Esa misma sorpresa de descubrir a un filósofo al conversar con el pintor Figari, la tuvo un tiempo después, en París, Ortega y Gasset. Ha sido fijada por Carlos Herrera Mac Lean, en una nota en que recoge el testimonio de un gran amigo de Figari, el argentino Alfredo González Garaño. La casa de éste en París era frecuentada por el filósofo español. Habiendo conocido allí numerosos cuadros de Figari antes de conocer al autor, no gustó de ellos. Un día, en una fiesta literaria, se encontró con el hombre Figari. La impresión que le produjo motivó una inmediata visita a González Garaño para hacerle el cálido elogio de su amigo uruguayo, con una cordial salvedad: “Yo he venido -habría dicho Ortega- a hablarle del Figari filósofo, del Figari pensador americano y no del pintor”.4)

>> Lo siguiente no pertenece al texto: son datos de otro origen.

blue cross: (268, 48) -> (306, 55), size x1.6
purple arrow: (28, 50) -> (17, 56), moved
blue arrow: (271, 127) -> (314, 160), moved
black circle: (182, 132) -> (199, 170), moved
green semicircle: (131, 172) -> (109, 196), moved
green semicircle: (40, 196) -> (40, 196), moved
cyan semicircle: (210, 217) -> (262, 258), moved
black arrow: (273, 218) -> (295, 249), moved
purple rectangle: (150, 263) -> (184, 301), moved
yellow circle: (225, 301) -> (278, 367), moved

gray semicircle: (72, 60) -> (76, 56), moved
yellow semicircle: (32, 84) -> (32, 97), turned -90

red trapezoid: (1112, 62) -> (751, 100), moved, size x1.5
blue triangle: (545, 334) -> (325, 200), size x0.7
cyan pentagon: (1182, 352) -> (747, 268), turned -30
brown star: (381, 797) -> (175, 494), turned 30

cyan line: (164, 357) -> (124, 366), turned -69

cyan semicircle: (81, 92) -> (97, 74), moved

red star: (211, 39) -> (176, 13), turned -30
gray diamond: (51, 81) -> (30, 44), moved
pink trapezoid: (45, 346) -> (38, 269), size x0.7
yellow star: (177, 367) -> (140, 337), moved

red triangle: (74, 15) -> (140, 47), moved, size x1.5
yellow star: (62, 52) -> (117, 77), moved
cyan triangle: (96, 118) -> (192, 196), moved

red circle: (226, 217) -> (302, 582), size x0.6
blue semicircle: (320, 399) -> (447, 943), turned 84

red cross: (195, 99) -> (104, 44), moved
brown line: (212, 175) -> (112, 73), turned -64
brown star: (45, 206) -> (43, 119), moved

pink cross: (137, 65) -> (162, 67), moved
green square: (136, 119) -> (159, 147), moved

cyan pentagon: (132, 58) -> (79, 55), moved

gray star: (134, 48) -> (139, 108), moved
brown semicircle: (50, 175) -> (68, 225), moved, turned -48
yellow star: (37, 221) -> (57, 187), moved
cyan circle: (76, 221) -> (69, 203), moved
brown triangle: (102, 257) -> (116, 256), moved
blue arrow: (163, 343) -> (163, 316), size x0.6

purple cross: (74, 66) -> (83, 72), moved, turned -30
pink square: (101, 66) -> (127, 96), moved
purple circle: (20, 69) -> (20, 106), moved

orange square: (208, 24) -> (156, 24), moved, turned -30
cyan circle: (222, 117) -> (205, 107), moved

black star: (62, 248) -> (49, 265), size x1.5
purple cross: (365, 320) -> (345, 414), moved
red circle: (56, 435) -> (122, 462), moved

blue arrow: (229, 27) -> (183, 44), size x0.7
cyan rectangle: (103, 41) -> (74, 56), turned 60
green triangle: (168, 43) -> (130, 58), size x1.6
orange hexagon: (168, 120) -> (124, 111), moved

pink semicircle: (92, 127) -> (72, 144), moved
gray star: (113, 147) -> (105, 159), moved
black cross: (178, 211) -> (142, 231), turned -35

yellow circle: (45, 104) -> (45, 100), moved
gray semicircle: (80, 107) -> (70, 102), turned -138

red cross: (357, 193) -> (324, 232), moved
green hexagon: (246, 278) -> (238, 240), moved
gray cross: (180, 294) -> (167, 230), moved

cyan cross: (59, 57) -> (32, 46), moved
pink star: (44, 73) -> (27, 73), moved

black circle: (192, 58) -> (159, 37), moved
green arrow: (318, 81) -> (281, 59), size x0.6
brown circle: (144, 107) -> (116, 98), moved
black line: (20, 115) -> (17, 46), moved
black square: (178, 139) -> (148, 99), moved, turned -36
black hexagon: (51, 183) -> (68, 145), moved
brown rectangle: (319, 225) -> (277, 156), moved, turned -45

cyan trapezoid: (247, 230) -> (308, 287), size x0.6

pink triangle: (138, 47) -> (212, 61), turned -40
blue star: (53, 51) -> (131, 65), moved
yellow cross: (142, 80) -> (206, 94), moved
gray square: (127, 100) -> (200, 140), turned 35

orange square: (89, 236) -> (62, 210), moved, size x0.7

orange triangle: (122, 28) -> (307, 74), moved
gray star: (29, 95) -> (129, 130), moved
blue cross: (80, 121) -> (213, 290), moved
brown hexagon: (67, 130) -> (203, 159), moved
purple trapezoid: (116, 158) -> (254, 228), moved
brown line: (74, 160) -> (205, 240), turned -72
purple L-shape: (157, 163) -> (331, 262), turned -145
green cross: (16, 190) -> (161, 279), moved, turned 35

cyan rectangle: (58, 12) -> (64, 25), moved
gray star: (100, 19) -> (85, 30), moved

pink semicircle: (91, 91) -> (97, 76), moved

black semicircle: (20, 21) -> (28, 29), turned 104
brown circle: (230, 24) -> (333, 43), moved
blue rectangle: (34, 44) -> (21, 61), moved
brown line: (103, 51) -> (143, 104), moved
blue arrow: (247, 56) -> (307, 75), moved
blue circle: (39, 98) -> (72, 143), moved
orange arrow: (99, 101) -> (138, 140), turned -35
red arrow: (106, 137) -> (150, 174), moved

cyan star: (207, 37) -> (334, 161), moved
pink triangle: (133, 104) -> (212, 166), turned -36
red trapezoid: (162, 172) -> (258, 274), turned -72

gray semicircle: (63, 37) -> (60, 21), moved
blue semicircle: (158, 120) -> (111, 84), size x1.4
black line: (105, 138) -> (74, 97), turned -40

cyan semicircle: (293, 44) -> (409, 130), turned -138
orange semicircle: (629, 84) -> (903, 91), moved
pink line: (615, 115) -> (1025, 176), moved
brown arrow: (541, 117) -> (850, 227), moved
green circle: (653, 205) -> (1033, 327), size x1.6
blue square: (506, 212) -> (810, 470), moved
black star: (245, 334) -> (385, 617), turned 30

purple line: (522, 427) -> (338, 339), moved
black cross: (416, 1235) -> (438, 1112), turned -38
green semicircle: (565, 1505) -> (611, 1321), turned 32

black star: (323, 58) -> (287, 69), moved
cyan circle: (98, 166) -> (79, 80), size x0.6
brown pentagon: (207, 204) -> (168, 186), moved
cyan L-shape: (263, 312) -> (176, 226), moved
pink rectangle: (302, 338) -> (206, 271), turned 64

En cuanto a Roustan, declara luego haberse enterado de que Figari “había condensado sus ideas sobre el arte, la estética, la ciencia y cien otros problemas considerables en una obra publicada en español antes de la guerra y recientemente traducida al francés”. Y añade: “Al leerla, me pareció que comprendía mejor la obra del pintor. Pero los cuadros me ayudaron también a mejor entender las doctrinas”. Después de referirse a aquéllos se vuelve sobre éstas:

“Abramos entonces el libro de Figari. Estaremos todavía asombrados: el índice nos promete toda una filosofía. El título nos hacía esperar reflexiones sobre el arte, la estética y el ideal, programa ya respetable. Pero notamos capítulos sobre la evolución, la vida, el instinto, la conciencia, la religión, la sustancia, la libertad, una teoría de la ciencia, una crítica del cristianismo, ideas sobre el tiempo, sobre el progreso, sobre la inmortalidad, sobre la relación del hombre con la naturaleza. Por segunda vez nos preguntamos donde está el centro y la más superficial lectura nos persuade de que este centro existe, que estamos ante un pensamiento sistemático, no ante una yuxtaposición de tesis concebidas independientemente la una de la otra”.

Roustan escoge luego para analizar en detalle sólo tres aspectos del pensamiento de Figari: su concepción biológica de la conciencia, su teoría de la emoción estética y su panteísmo. Lo hace manifestando una admiración muy grande.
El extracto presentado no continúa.